**EXERCISE DATA**

<<<<

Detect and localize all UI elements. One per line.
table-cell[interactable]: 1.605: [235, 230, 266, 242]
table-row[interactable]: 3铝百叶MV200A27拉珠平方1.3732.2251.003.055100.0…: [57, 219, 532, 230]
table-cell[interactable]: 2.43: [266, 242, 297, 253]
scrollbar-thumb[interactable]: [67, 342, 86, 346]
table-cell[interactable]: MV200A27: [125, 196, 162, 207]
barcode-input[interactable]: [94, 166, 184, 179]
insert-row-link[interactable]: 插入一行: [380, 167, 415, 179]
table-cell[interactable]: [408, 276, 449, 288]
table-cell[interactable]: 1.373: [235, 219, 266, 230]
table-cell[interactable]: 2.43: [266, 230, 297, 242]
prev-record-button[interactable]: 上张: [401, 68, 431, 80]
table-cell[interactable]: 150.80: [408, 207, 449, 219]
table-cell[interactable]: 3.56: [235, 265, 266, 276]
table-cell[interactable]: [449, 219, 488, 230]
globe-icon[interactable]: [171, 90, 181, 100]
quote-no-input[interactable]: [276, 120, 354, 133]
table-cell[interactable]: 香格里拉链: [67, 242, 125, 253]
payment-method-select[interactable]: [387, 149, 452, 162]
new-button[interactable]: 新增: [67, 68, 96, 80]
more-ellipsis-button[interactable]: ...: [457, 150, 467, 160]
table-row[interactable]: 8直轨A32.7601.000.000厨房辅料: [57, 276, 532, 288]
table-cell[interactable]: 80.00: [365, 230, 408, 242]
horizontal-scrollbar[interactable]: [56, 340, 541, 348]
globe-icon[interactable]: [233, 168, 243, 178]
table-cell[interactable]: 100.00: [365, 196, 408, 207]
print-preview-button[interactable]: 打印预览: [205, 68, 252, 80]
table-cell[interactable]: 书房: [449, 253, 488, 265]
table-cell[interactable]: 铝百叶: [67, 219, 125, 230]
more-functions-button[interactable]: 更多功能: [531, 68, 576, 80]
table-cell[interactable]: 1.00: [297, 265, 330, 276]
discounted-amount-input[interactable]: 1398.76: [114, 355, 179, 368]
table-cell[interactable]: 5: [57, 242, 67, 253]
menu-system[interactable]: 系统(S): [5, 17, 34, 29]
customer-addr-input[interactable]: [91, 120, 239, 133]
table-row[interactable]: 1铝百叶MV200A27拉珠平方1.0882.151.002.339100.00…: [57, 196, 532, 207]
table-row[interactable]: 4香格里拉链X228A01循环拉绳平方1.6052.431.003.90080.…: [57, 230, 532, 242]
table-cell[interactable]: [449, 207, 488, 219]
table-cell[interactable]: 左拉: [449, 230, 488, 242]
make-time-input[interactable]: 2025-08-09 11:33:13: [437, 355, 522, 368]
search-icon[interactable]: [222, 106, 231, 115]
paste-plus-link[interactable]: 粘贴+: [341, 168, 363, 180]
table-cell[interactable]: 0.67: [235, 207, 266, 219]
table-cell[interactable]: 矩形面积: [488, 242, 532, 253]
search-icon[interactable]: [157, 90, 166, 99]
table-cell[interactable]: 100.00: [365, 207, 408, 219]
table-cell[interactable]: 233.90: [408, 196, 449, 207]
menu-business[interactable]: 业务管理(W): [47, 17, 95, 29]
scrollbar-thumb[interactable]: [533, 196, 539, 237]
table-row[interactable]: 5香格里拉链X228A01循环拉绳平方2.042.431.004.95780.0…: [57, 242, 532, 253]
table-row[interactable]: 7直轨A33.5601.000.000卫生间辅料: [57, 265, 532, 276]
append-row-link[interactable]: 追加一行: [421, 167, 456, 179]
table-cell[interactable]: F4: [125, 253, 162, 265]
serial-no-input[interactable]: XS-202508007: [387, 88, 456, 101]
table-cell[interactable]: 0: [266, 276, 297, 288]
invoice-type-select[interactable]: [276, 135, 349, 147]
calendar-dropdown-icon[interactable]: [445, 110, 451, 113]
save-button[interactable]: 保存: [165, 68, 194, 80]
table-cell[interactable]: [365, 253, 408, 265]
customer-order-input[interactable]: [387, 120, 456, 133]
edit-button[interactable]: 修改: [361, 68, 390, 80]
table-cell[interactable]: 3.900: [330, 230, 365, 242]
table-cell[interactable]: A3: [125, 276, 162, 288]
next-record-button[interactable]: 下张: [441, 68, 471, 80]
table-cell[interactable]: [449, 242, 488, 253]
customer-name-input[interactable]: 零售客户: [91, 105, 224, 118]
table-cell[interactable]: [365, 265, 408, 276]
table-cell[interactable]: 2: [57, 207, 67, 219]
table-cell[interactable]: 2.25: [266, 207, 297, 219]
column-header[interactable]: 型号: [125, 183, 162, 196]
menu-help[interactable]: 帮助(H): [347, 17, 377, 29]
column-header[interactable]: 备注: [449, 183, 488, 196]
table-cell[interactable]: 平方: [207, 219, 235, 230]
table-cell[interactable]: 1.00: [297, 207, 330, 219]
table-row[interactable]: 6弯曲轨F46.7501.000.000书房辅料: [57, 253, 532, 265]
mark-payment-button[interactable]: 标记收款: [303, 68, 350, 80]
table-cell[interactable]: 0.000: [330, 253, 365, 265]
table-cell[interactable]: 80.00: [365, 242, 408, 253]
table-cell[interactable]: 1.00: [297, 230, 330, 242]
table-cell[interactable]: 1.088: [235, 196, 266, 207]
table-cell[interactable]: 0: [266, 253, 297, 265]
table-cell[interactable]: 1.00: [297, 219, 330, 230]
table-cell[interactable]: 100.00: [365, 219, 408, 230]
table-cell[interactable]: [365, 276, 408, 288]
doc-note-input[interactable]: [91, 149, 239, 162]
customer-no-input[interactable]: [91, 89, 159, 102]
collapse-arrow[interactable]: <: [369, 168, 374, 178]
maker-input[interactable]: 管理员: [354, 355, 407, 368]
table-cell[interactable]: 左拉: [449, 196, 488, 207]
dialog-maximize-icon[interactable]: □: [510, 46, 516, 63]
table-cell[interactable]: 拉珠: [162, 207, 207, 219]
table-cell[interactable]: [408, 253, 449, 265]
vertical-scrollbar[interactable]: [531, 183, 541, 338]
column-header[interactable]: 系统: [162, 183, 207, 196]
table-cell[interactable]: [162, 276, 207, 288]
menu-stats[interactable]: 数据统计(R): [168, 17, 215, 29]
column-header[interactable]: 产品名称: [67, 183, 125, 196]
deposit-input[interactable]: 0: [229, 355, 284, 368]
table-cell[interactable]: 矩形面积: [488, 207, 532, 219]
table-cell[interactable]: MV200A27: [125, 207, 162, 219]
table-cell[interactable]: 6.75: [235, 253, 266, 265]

>>>>

**BRIEF**
Check each line above for the string "more" and copy those that have it.

**EXERCISE RESULT**
more-ellipsis-button[interactable]: ...: [457, 150, 467, 160]
more-functions-button[interactable]: 更多功能: [531, 68, 576, 80]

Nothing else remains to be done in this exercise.